╭──

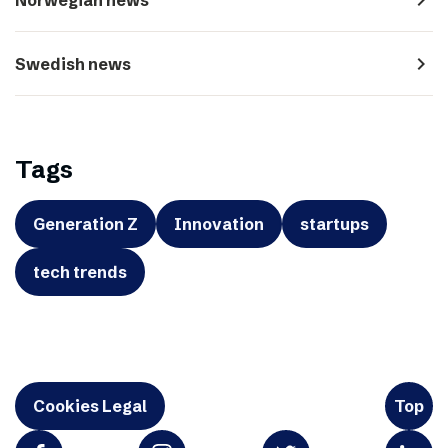
navigate_next
Swedish news
Tags
Generation Z
Innovation
startups
tech trends
Cookies Legal
Top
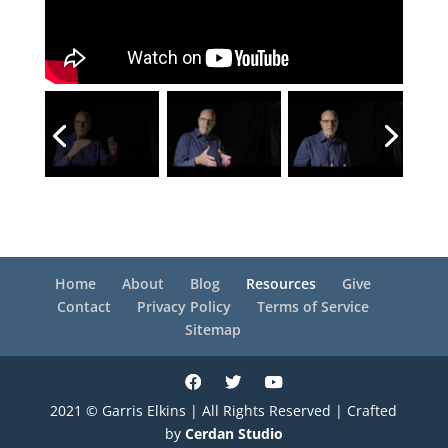
Home
About
Blog
Resources
Give
Contact
Privacy Policy
Terms of Service
Sitemap
2021 © Garris Elkins | All Rights Reserved | Crafted
by
Cerdan Studio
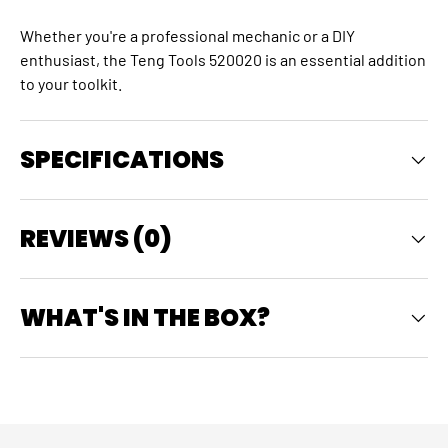
Whether you're a professional mechanic or a DIY
enthusiast, the Teng Tools 520020 is an essential addition
to your toolkit.
SPECIFICATIONS
REVIEWS (0)
WHAT'S IN THE BOX?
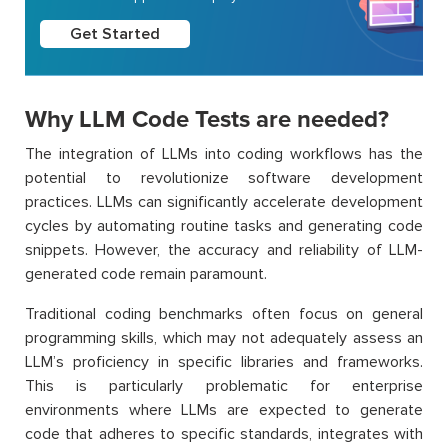
Get Started
Why LLM Code Tests are needed?
The integration of LLMs into coding workflows has the
potential to revolutionize software development
practices. LLMs can significantly accelerate development
cycles by automating routine tasks and generating code
snippets. However, the accuracy and reliability of LLM-
generated code remain paramount.
Traditional coding benchmarks often focus on general
programming skills, which may not adequately assess an
LLM’s proficiency in specific libraries and frameworks.
This is particularly problematic for enterprise
environments where LLMs are expected to generate
code that adheres to specific standards, integrates with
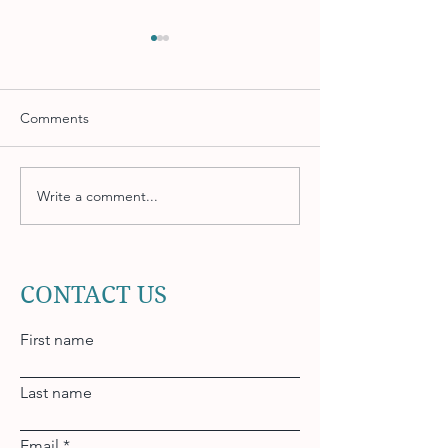
Comments
Write a comment...
Accounts Receivable
Using Developme
Strategies to Improve
to Retain Top Ta
Cash Flow
CONTACT US
First name
Last name
Email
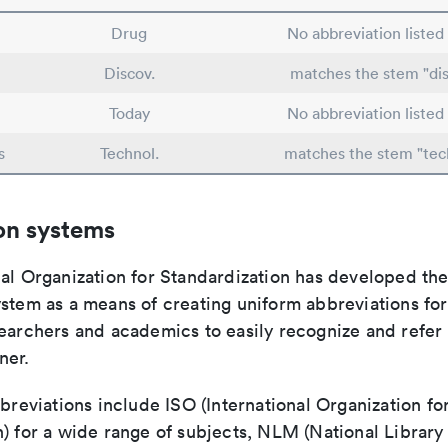
Drug
No abbreviation listed
Discov.
matches the stem "dis
Today
No abbreviation listed
s
Technol.
matches the stem "tec
on systems
nal Organization for Standardization has developed th
stem as a means of creating uniform abbreviations for j
earchers and academics to easily recognize and refer t
ner.
bbreviations include ISO (International Organization fo
n) for a wide range of subjects, NLM (National Library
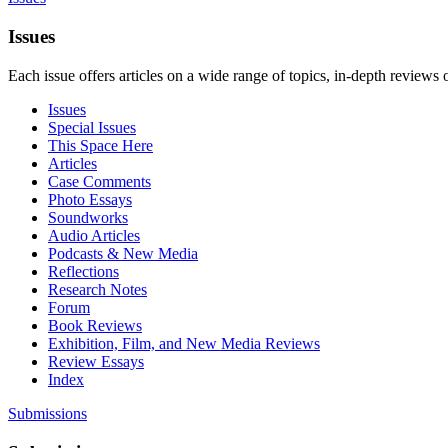
Issues
Each issue offers articles on a wide range of topics, in-depth reviews 
Issues
Special Issues
This Space Here
Articles
Case Comments
Photo Essays
Soundworks
Audio Articles
Podcasts & New Media
Reflections
Research Notes
Forum
Book Reviews
Exhibition, Film, and New Media Reviews
Review Essays
Index
Submissions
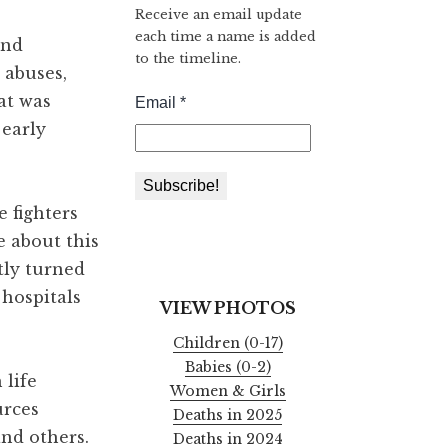
Receive an email update
each time a name is added
and
to the timeline.
 abuses,
at was
 early
 fighters
e about this
tly turned
 hospitals
VIEW PHOTOS
Children (0-17)
Babies (0-2)
 life
Women & Girls
urces
Deaths in 2025
and others.
Deaths in 2024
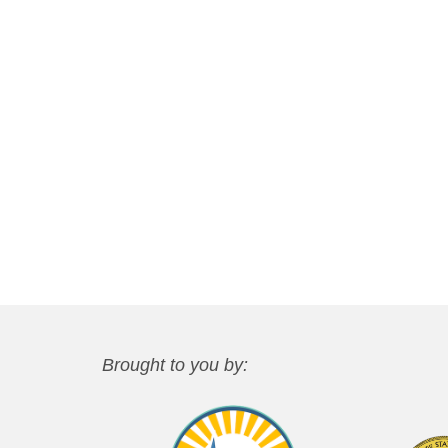
Brought to you by:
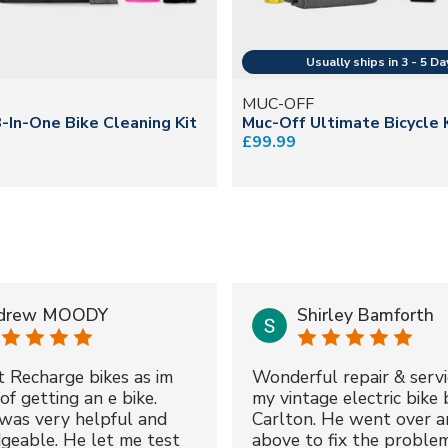
MUC-OFF
-In-One Bike Cleaning Kit
Muc-Off Ultimate Bicycle 
£99.99
drew MOODY
Shirley Bamforth
t Recharge bikes as im
Wonderful repair & servi
of getting an e bike.
my vintage electric bike 
was very helpful and
Carlton. He went over a
geable. He let me test
above to fix the proble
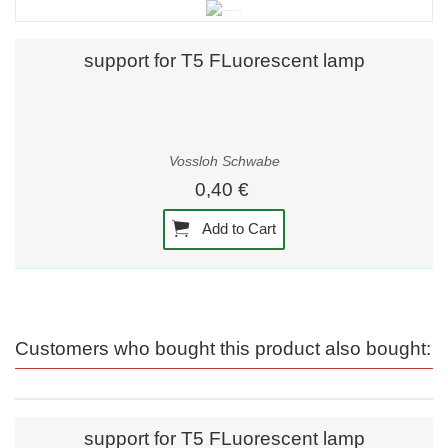
support for T5 FLuorescent lamp
Vossloh Schwabe
0,40 €
Add to Cart
Customers who bought this product also bought:
support for T5 FLuorescent lamp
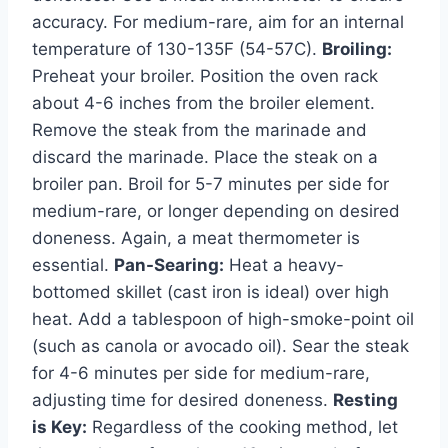
accuracy. For medium-rare, aim for an internal
temperature of 130-135F (54-57C).
Broiling:
Preheat your broiler. Position the oven rack
about 4-6 inches from the broiler element.
Remove the steak from the marinade and
discard the marinade. Place the steak on a
broiler pan. Broil for 5-7 minutes per side for
medium-rare, or longer depending on desired
doneness. Again, a meat thermometer is
essential.
Pan-Searing:
Heat a heavy-
bottomed skillet (cast iron is ideal) over high
heat. Add a tablespoon of high-smoke-point oil
(such as canola or avocado oil). Sear the steak
for 4-6 minutes per side for medium-rare,
adjusting time for desired doneness.
Resting
is Key:
Regardless of the cooking method, let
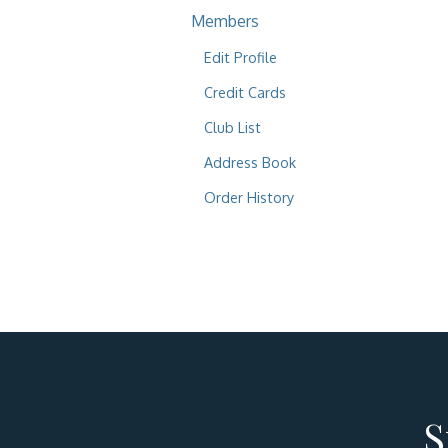
Members
Edit Profile
Credit Cards
Club List
Address Book
Order History
S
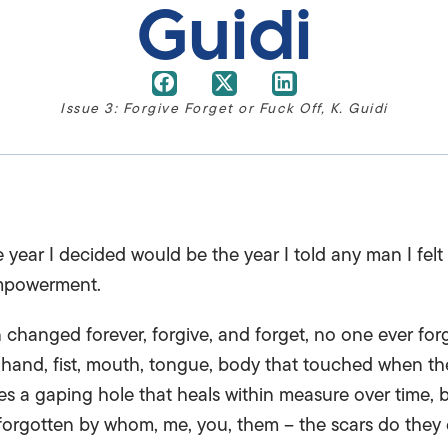
Guidi
Issue 3: Forgive Forget or Fuck Off
,
K. Guidi
year I decided would be the year I told any man I felt
empowerment.
changed forever, forgive, and forget, no one ever for
 hand, fist, mouth, tongue, body that touched when th
ves a gaping hole that heals within measure over time, 
forgotten by whom, me, you, them – the scars do they e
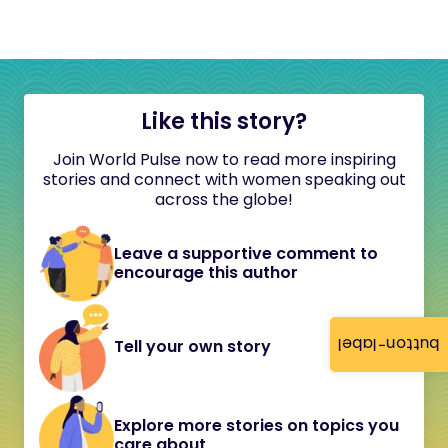
Like this story?
Join World Pulse now to read more inspiring
stories and connect with women speaking out
across the globe!
Leave a supportive comment to
encourage this author
button-label
Tell your own story
Explore more stories on topics you
care about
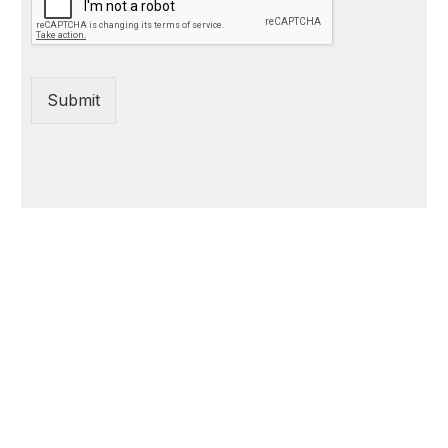
Submit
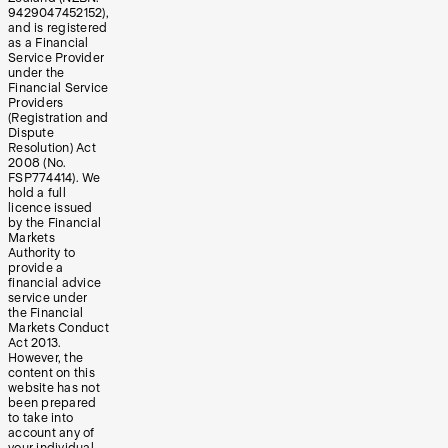
9429047452152),
and is registered
as a Financial
Service Provider
under the
Financial Service
Providers
(Registration and
Dispute
Resolution) Act
2008 (No.
FSP774414). We
hold a full
licence issued
by the Financial
Markets
Authority to
provide a
financial advice
service under
the Financial
Markets Conduct
Act 2013.
However, the
content on this
website has not
been prepared
to take into
account any of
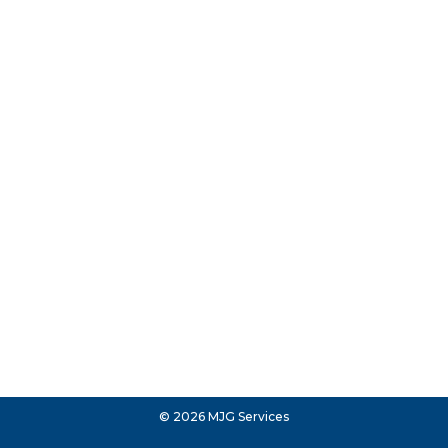
© 2026 MJG Services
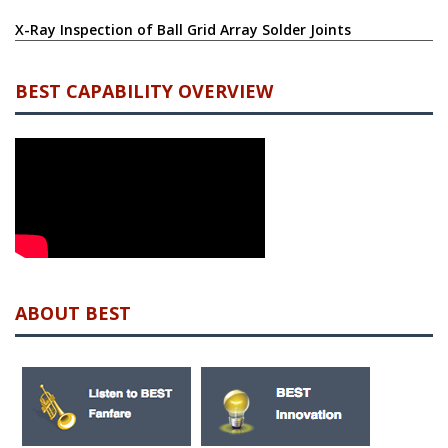
Salvaging Electronic Components: A Reliable Method for
Reducing Electronic Waste, and Ensuring Economic Reuse
X-Ray Inspection of Ball Grid Array Solder Joints
BEST CAPABILITY OVERVIEW
ABOUT BEST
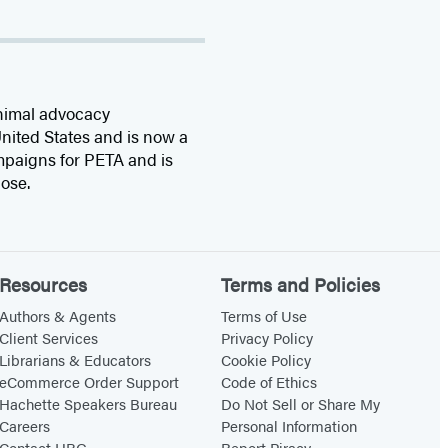
animal advocacy
United States and is now a
mpaigns for PETA and is
ose.
Resources
Terms and Policies
Authors & Agents
Terms of Use
Client Services
Privacy Policy
Librarians & Educators
Cookie Policy
eCommerce Order Support
Code of Ethics
Hachette Speakers Bureau
Do Not Sell or Share My
Careers
Personal Information
Contact HBG
Report Piracy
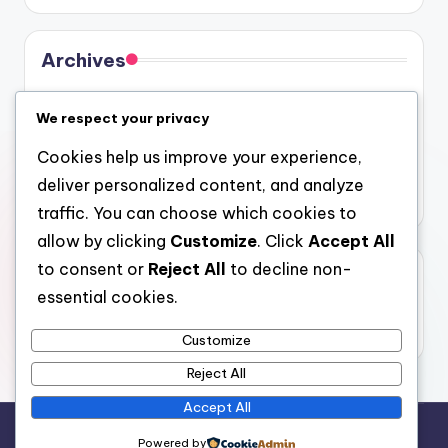
Archives
August 2026
We respect your privacy
July 2026
Cookies help us improve your experience,
June 2026
deliver personalized content, and analyze
May 2026
traffic. You can choose which cookies to
allow by clicking
Customize
. Click
Accept All
to consent or
Reject All
to decline non-
Categories
essential cookies.
Uncategorized
Customize
Reject All
Accept All
Copyright 2026 —
4a
. All rights reserved.
Powered by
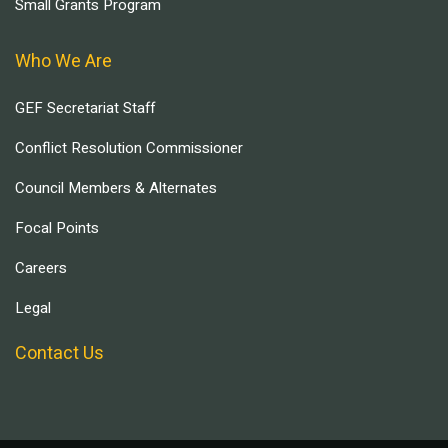
Small Grants Program
Who We Are
GEF Secretariat Staff
Conflict Resolution Commissioner
Council Members & Alternates
Focal Points
Careers
Legal
Contact Us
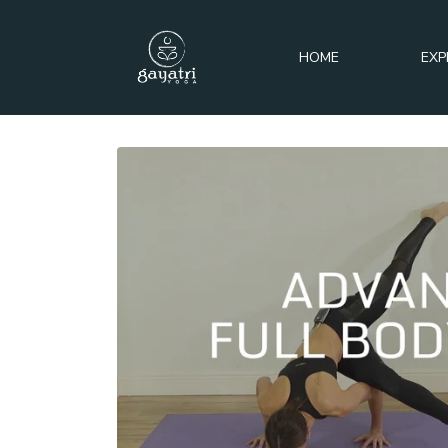
HOME
EXP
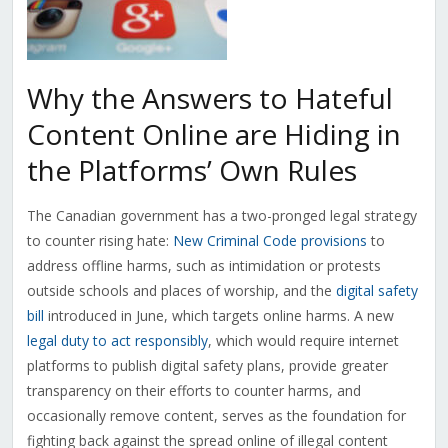
Why the Answers to Hateful
Content Online are Hiding in
the Platforms’ Own Rules
The Canadian government has a two-pronged legal strategy
to counter rising hate:
New Criminal Code provisions
to
address offline harms, such as intimidation or protests
outside schools and places of worship, and the
digital safety
bill
introduced in June, which targets online harms. A new
legal duty to act responsibly
, which would require internet
platforms to publish digital safety plans, provide greater
transparency on their efforts to counter harms, and
occasionally remove content, serves as the foundation for
fighting back against the spread online of illegal content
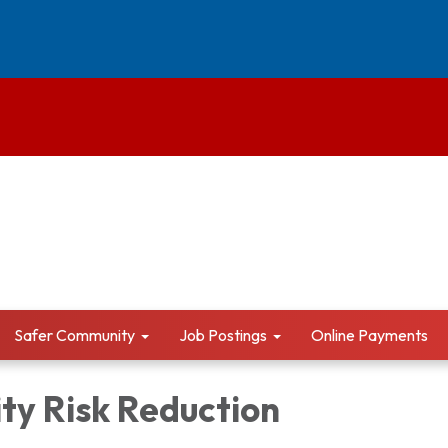
Safer Community
Job Postings
Online Payments
y Risk Reduction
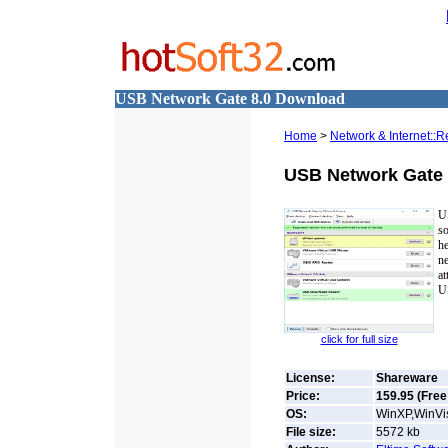
USB Network Gate 8.0 Download
Home
>
Network & Internet::
USB Network Gate
U
so
h
n
a
US
click for full size
License:
Shareware
Price:
159.95 (Free 
OS:
WinXP,WinVis
File size:
5572
kb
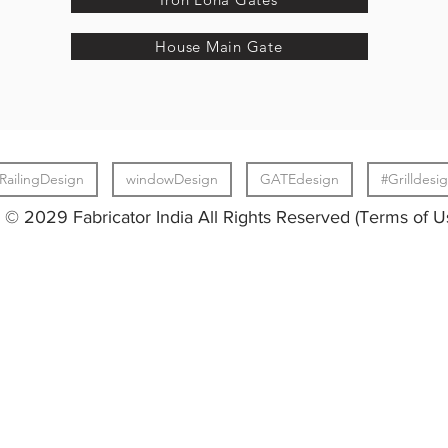
House Main Gate
RailingDesign
windowDesign
GATEdesign
#Grilldesi
© 2029 Fabricator India All Rights Reserved (Terms of U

╰──

Each line of the data that holds "name" should be copied.

- EXPECTED ANSWER -
First name
Last name
each time a name is added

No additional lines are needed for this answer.